§ TASK GOAL
When you copy the records, keep every word exact and leave the pictures out.

*** Opening of PROVIDED DATA ***

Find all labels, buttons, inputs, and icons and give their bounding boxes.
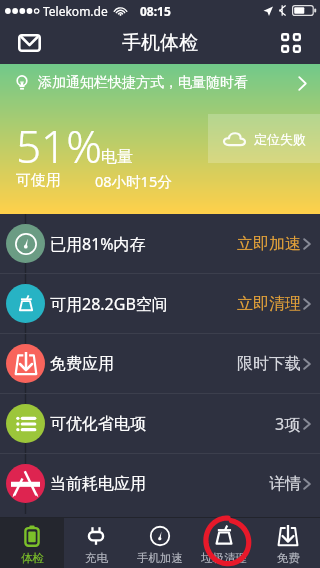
staticText: 手机加速	[137, 551, 183, 565]
button[interactable]: 当前耗电应用	[0, 454, 320, 513]
staticText: 详情	[269, 474, 301, 494]
button[interactable]: 定位失败	[208, 114, 320, 163]
staticText: 免费应用	[50, 354, 114, 374]
staticText: 立即清理	[237, 294, 301, 314]
button[interactable]: 免费应用	[0, 334, 320, 393]
staticText: 已用81%内存	[50, 233, 146, 255]
staticText: 可使用	[16, 171, 61, 190]
button[interactable]: 垃圾清理	[192, 517, 256, 568]
staticText: 垃圾清理	[201, 551, 247, 565]
button[interactable]: 体检	[0, 517, 64, 568]
staticText: 可用28.2GB空间	[50, 293, 168, 315]
staticText: 08:15	[140, 3, 171, 19]
button[interactable]: 已用81%内存	[0, 214, 320, 273]
button[interactable]: 手机加速	[128, 517, 192, 568]
staticText: 3项	[275, 413, 301, 435]
button[interactable]: Apps	[272, 24, 310, 62]
staticText: 体检	[21, 551, 44, 565]
button[interactable]: 可优化省电项	[0, 394, 320, 453]
staticText: 充电	[85, 551, 108, 565]
staticText: 08小时15分	[95, 171, 172, 191]
staticText: Telekom.de	[43, 3, 108, 19]
button[interactable]: 充电	[64, 517, 128, 568]
button[interactable]: 添加通知栏快捷方式，电量随时看	[0, 64, 320, 102]
staticText: 当前耗电应用	[50, 474, 146, 494]
staticText: 可优化省电项	[50, 414, 146, 434]
staticText: 添加通知栏快捷方式，电量随时看	[38, 74, 248, 92]
button[interactable]: 可用28.2GB空间	[0, 274, 320, 333]
staticText: 免费	[277, 551, 300, 565]
staticText: 立即加速	[237, 234, 301, 254]
button[interactable]: Messages	[10, 24, 48, 62]
staticText: 手机体检	[122, 31, 198, 55]
button[interactable]: 免费	[256, 517, 320, 568]
staticText: 电量	[101, 147, 133, 167]
staticText: 定位失败	[254, 131, 306, 147]
staticText: 51%	[16, 116, 102, 176]
staticText: 限时下载	[237, 354, 301, 374]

*** Close of PROVIDED DATA ***

§ SOLUTION FOR THIS PROBLEM
Find all labels, buttons, inputs, and icons and give their bounding boxes.
staticText: 手机加速	[137, 551, 183, 565]
button[interactable]: 当前耗电应用	[0, 454, 320, 513]
staticText: 详情	[269, 474, 301, 494]
button[interactable]: 定位失败	[208, 114, 320, 163]
staticText: 免费应用	[50, 354, 114, 374]
staticText: 立即清理	[237, 294, 301, 314]
button[interactable]: 免费应用	[0, 334, 320, 393]
staticText: 已用81%内存	[50, 233, 146, 255]
staticText: 可使用	[16, 171, 61, 190]
button[interactable]: 垃圾清理	[192, 517, 256, 568]
staticText: 垃圾清理	[201, 551, 247, 565]
button[interactable]: 体检	[0, 517, 64, 568]
staticText: 可用28.2GB空间	[50, 293, 168, 315]
staticText: 08:15	[140, 3, 171, 19]
button[interactable]: 已用81%内存	[0, 214, 320, 273]
button[interactable]: 手机加速	[128, 517, 192, 568]
staticText: 3项	[275, 413, 301, 435]
button[interactable]: Apps	[272, 24, 310, 62]
staticText: 体检	[21, 551, 44, 565]
button[interactable]: 可优化省电项	[0, 394, 320, 453]
staticText: 充电	[85, 551, 108, 565]
staticText: 08小时15分	[95, 171, 172, 191]
staticText: Telekom.de	[43, 3, 108, 19]
button[interactable]: 充电	[64, 517, 128, 568]
button[interactable]: 添加通知栏快捷方式，电量随时看	[0, 64, 320, 102]
staticText: 当前耗电应用	[50, 474, 146, 494]
staticText: 可优化省电项	[50, 414, 146, 434]
staticText: 添加通知栏快捷方式，电量随时看	[38, 74, 248, 92]
button[interactable]: 可用28.2GB空间	[0, 274, 320, 333]
staticText: 免费	[277, 551, 300, 565]
staticText: 立即加速	[237, 234, 301, 254]
button[interactable]: Messages	[10, 24, 48, 62]
staticText: 手机体检	[122, 31, 198, 55]
button[interactable]: 免费	[256, 517, 320, 568]
staticText: 电量	[101, 147, 133, 167]
staticText: 定位失败	[254, 131, 306, 147]
staticText: 51%	[16, 116, 102, 176]
staticText: 限时下载	[237, 354, 301, 374]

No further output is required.